Last year, the state Legislature authorized Pittsburgh to become the second city in Pennsylvania, after Philadelphia, to install red-light cameras, which may help to discourage poor driving decisions. Drivers who run a red light, for example, at an intersection where a camera is mounted would have their license numbers recorded and be sent a $100 ticket in the mail. Once enough tickets go out, motorists would get the message to keep their driving under control.
Last week, Pittsburgh council members discussed red-light cameras with state, industry and safety officials. Councilwoman Teresa Kail-Smith, who chairs the committee on public safety, said that some council members seem to favor trying the cameras on a pilot basis, but more meetings are needed to work out specifics. One is who would oversee the program (in Philadelphia, it's the parking authority).
Philadelphia installed red-light cameras eight years ago. Since then the program has collected more than $50 million in fines -- more than enough to cover the cost of the cameras and their use. The city was able to allocate 50 percent of the camera program's profit toward its streets department to help pay for services such as sanitation, sweeping and recycling.

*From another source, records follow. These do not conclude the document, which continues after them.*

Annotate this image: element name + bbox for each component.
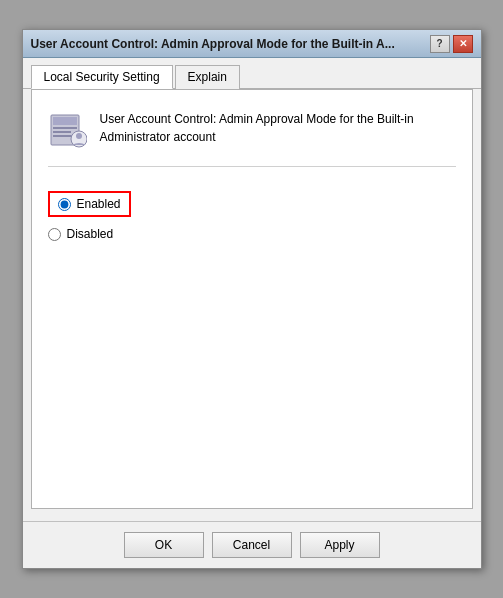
content-panel: User Account Control: Admin Approval Mod… [31,89,473,509]
disabled-radio[interactable] [48,228,61,241]
close-button[interactable]: ✕ [453,35,473,53]
tab-bar: Local Security Setting Explain [23,58,481,89]
svg-rect-4 [53,135,73,137]
svg-rect-2 [53,127,77,129]
ok-button[interactable]: OK [124,532,204,558]
svg-rect-1 [53,117,77,125]
policy-icon [48,110,88,150]
window-title: User Account Control: Admin Approval Mod… [31,37,424,51]
footer: OK Cancel Apply [23,521,481,568]
enabled-highlight-box: Enabled [48,191,131,217]
help-button[interactable]: ? [430,35,450,53]
enabled-option[interactable]: Enabled [58,197,121,211]
enabled-label: Enabled [77,197,121,211]
main-window: User Account Control: Admin Approval Mod… [22,29,482,569]
disabled-option[interactable]: Disabled [48,227,456,241]
options-section: Enabled Disabled [48,183,456,259]
tab-local-security-setting[interactable]: Local Security Setting [31,65,173,89]
policy-description: User Account Control: Admin Approval Mod… [100,110,414,146]
content-area: User Account Control: Admin Approval Mod… [23,89,481,517]
cancel-button[interactable]: Cancel [212,532,292,558]
policy-svg-icon [49,111,87,149]
svg-rect-3 [53,131,71,133]
title-bar: User Account Control: Admin Approval Mod… [23,30,481,58]
title-bar-buttons: ? ✕ [430,35,473,53]
disabled-label: Disabled [67,227,114,241]
svg-point-6 [76,133,82,139]
tab-explain[interactable]: Explain [175,65,240,89]
apply-button[interactable]: Apply [300,532,380,558]
disabled-option-wrapper: Disabled [48,227,456,241]
info-section: User Account Control: Admin Approval Mod… [48,102,456,167]
enabled-radio[interactable] [58,198,71,211]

More important than revenue is the chance for greater traffic safety. The Pennsylvania State Transportation Advisory Committee found that crashes declined by 24 percent in three years at 10 red-light camera intersections in Philadelphia. A 2011 study by the Insurance Institute for Highway Safety found that fatalities from running a red light fell by 35 percent in 14 cities with cameras in 2004-2008.
Pittsburghers may be ready for them, too. Ms. Kail-Smith cited a poll from Public Policy Polling that showed residents backed using the cameras by 59 percent to 35 percent.
Now that the city finally has the opportunity to try the cameras, Pittsburgh officials should take advantage.